WHAT IS REQUIRED:
Find how many lines in the data below include the word "para", then write only that number.

PROVIDED DATA:
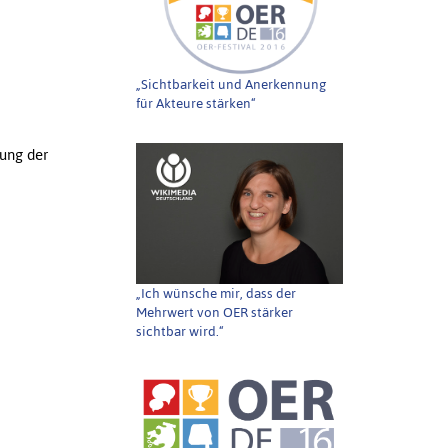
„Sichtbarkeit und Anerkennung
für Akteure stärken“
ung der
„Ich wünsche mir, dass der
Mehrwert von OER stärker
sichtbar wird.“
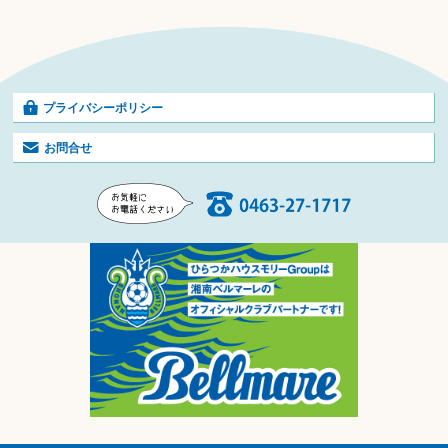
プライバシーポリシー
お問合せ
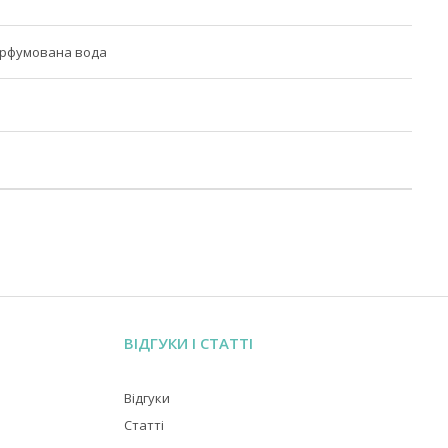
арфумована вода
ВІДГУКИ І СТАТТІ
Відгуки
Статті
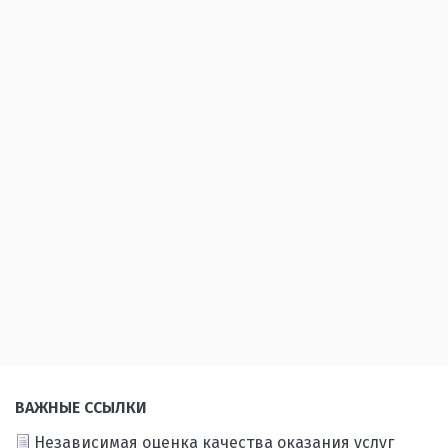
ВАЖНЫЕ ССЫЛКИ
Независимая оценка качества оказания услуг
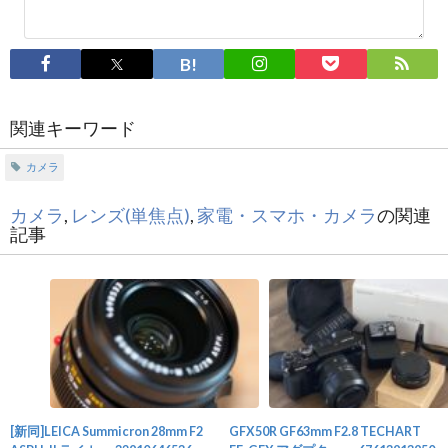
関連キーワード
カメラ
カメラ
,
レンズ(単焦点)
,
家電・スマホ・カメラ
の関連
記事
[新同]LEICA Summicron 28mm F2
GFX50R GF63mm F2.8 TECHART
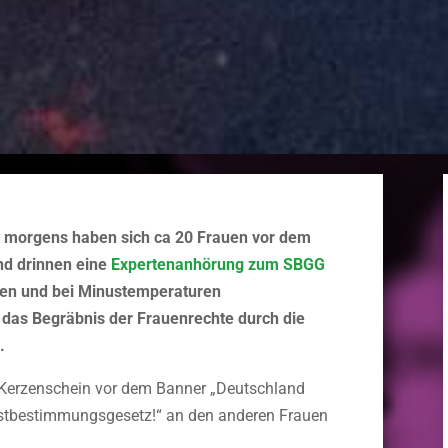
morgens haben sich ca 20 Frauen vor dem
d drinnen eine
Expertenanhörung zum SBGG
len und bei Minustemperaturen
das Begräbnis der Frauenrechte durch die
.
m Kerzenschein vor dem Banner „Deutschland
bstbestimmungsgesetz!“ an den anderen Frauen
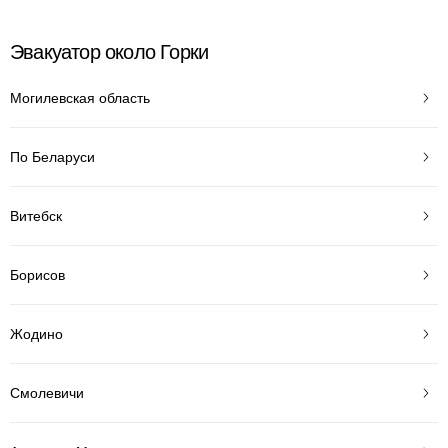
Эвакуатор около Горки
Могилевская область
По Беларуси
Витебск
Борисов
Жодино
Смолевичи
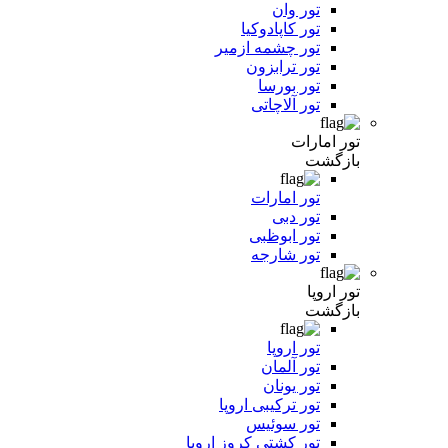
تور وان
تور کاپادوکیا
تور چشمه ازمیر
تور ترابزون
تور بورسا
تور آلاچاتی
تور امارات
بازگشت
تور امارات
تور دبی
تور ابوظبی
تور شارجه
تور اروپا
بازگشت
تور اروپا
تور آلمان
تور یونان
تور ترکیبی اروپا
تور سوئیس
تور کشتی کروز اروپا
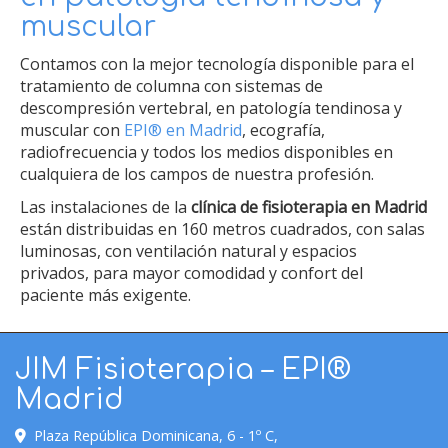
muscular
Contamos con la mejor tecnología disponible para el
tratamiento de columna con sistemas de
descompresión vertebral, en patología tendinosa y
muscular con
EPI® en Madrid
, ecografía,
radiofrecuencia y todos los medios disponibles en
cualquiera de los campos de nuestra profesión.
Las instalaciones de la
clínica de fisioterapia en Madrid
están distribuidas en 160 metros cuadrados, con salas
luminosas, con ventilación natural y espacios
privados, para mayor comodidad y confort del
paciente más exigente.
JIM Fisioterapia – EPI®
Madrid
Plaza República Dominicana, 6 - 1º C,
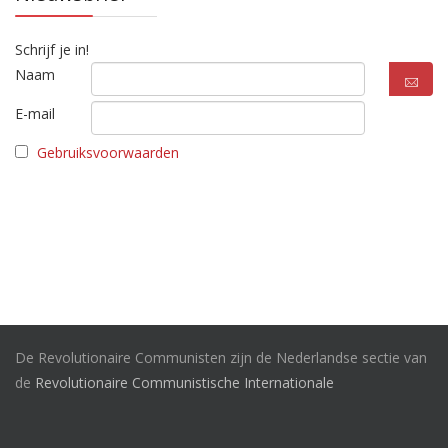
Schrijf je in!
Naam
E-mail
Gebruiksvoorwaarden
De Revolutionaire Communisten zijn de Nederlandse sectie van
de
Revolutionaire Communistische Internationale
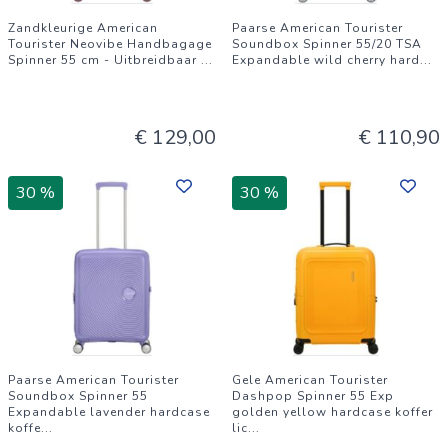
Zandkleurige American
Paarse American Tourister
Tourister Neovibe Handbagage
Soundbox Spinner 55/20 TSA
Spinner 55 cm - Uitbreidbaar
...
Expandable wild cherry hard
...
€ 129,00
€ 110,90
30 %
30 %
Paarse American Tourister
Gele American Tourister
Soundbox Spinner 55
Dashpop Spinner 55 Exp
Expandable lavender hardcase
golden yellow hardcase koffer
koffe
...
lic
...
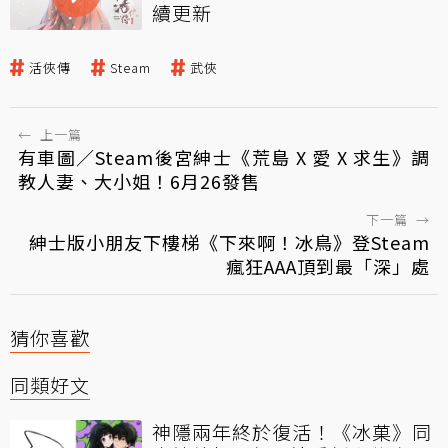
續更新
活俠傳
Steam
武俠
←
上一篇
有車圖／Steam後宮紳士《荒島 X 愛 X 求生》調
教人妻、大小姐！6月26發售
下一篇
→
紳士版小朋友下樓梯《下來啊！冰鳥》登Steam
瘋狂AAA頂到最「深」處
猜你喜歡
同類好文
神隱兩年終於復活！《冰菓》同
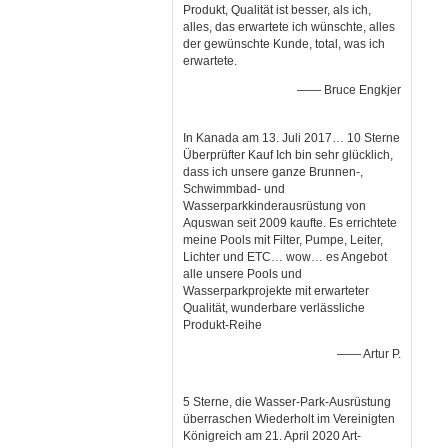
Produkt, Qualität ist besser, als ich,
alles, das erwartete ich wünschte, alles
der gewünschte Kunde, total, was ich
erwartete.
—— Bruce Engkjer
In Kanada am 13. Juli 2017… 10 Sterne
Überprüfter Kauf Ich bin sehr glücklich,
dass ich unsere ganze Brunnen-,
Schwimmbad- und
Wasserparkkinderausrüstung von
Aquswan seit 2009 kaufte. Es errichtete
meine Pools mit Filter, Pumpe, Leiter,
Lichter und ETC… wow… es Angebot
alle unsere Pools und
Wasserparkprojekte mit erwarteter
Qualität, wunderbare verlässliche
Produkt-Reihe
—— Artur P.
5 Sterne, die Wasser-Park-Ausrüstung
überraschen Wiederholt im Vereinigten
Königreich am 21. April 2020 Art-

SOLUTION:
2